So, there’s an art contest where students submit their work to Congress. Among the entrees, there are finalists and those finalists get their work displayed. This year, one of those finalists depicts the Statue of Liberty as a Muslim woman wearing a hijab.
I like it.
I like the actual art AND I like the message. I like the idea that people of all walks are able to look at Lady Liberty and see themselves reflected. Apparently, not all people are as impressed as I am:
A Democratic congressman is taking heat from Sarah Palin and other conservatives for a painting hanging in his California district office that depicts the Statue of Liberty as a Muslim woman.
We the People Rising, a conservative-leaning activist group, was among the first to object to the painting in Rep. Lou Correa’s district office in Santa Ana, Calif., arguing it violates the separation of church and state.
And more; from a video posted on We the People Rising’s website:
“You guys have a picture out in front of your office with the Statue of Liberty wearing a hijab, which I find reprehensible and disrespectful,” one of the members tells a staffer in the first video. “I would like to request that you remove it.”

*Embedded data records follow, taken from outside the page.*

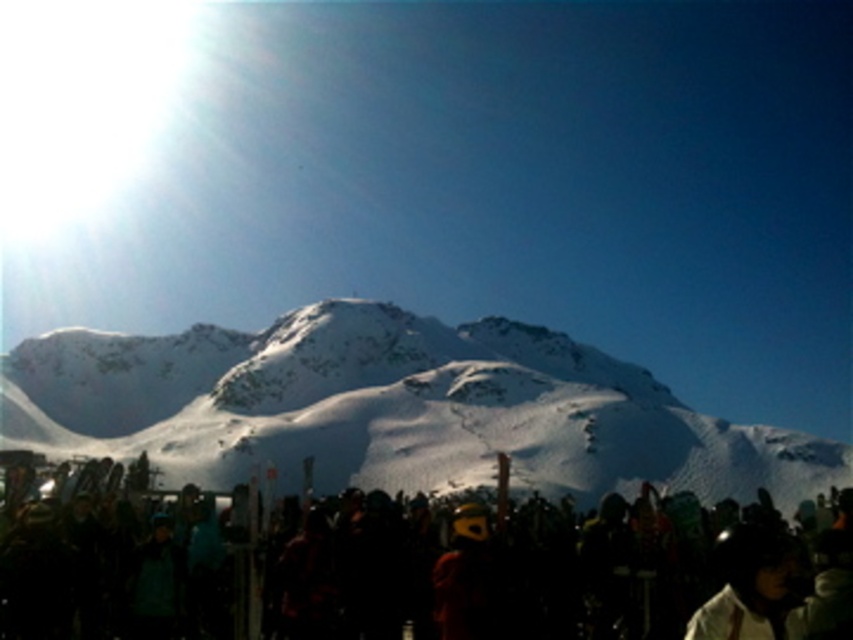 Is white snow-covered mountain at center to the left of black matte crowd at lower center from the viewer's perspective?

Correct, you'll find white snow-covered mountain at center to the left of black matte crowd at lower center.

Who is shorter, white snow-covered mountain at center or black matte crowd at lower center?

black matte crowd at lower center is shorter.

Which is in front, point (592, 458) or point (637, 637)?

Point (637, 637) is more forward.

Identify the location of white snow-covered mountain at center. The width and height of the screenshot is (853, 640). (392, 408). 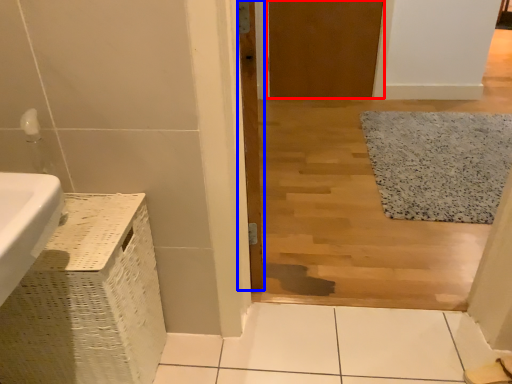 Question: Which object is closer to the camera taking this photo, door (highlighted by a red box) or door (highlighted by a blue box)?

Choices:
 (A) door
 (B) door

Answer: (B) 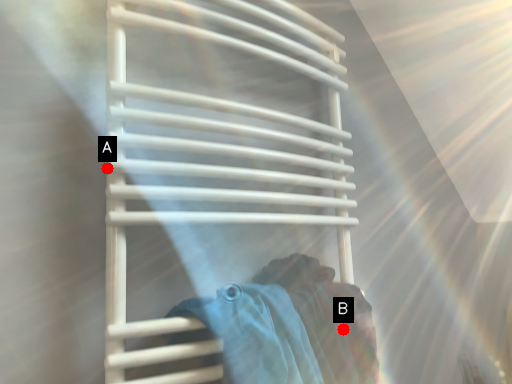 Question: Two points are circled on the image, labeled by A and B beside each circle. Which of the following is the closest to the observer?

Choices:
 (A) A is closer
 (B) B is closer

Answer: (A) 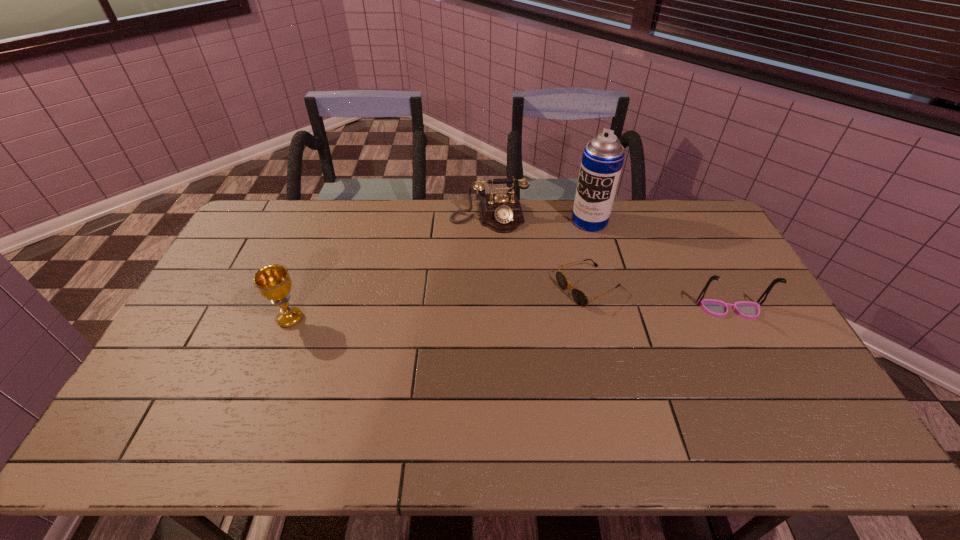 Where is `vacant region located 0.380m on the lenses of the shortest object`? This screenshot has width=960, height=540. vacant region located 0.380m on the lenses of the shortest object is located at coordinates (455, 353).

Find the location of a particular element. The height and width of the screenshot is (540, 960). free region located on the lenses of the shortest object is located at coordinates (461, 350).

I want to click on free location located on the lenses of the shortest object, so click(461, 350).

Identify the location of free space located on the label side of the aerosol can. (571, 242).

The height and width of the screenshot is (540, 960). Identify the location of vacant area situated 0.090m on the label side of the aerosol can. (570, 244).

What are the coordinates of `blank space located on the label side of the aerosol can` in the screenshot? It's located at (524, 298).

Where is `telephone located at the far edge`? Image resolution: width=960 pixels, height=540 pixels. telephone located at the far edge is located at coordinates tap(502, 213).

The width and height of the screenshot is (960, 540). Find the location of `aerosol can that is at the far edge`. aerosol can that is at the far edge is located at coordinates (602, 160).

Identify the location of object at the right edge. (748, 310).

The height and width of the screenshot is (540, 960). I want to click on free space at the far edge of the desktop, so click(630, 227). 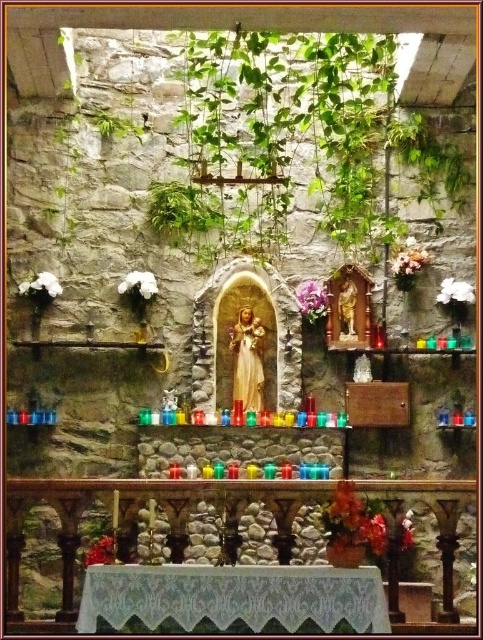 Question: Estimate the real-world distances between objects in this image. Which object is farther from the white matte flower at left?

Choices:
 (A) pink silk flower at upper right
 (B) white fluffy cloud at upper left
 (C) matte red flower at lower right
 (D) purple silk flower at center

Answer: (C)

Question: Which point appears closest to the camera in this image?

Choices:
 (A) (138, 276)
 (B) (312, 289)
 (C) (469, 292)
 (D) (102, 554)

Answer: (D)

Question: Estimate the real-world distances between objects in this image. Which object is closer to the purple silk flower at center?

Choices:
 (A) white matte flower at upper right
 (B) pink silk flower at upper right

Answer: (B)

Question: Is purple silk flower at center below bright red fabric at lower left?

Choices:
 (A) yes
 (B) no

Answer: (B)

Question: In this image, where is matte red flower at lower right located relative to white matte flower at left?

Choices:
 (A) left
 (B) right

Answer: (B)

Question: Observing the image, what is the correct spatial positioning of matte red flower at lower right in reference to white matte flower at upper right?

Choices:
 (A) left
 (B) right

Answer: (A)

Again, I don’t understand the reprehensible and disrespectful nature of the painting. It’s not mocking the Lady, it doesn’t depict her in a negative light. All it does is show what Liberty might look like if she were standing in another part of the world.
Kinda like depicting Jesus as a white guy standing in America rather than the brown guy he really was.
And speaking of religion, how is the painting supposed to violate the separation of church and state? And since when have conservatives minded such violations; though it is delicious to see such an argument used against a democrat.
As I’ve explained over and over – the concept of such separation between the church and the state does not mean that there can be no explicit religion in the state, only that the leader of state cannot be te same leader of the church. Or, that there be no official nation religion supported by the state.
If congress wants to open with a prayer to Allah, they may. The idea that a congressman can’t have a religious symbol in his office is insane; no one makes a fuss, or should make such fuss, when a congressman wears a cross chain, or has the Bible in his shelf or other such outward symbols.
As far as I’m concerned, the more Muslim girls that yearn from America’s Liberty the better this world will be!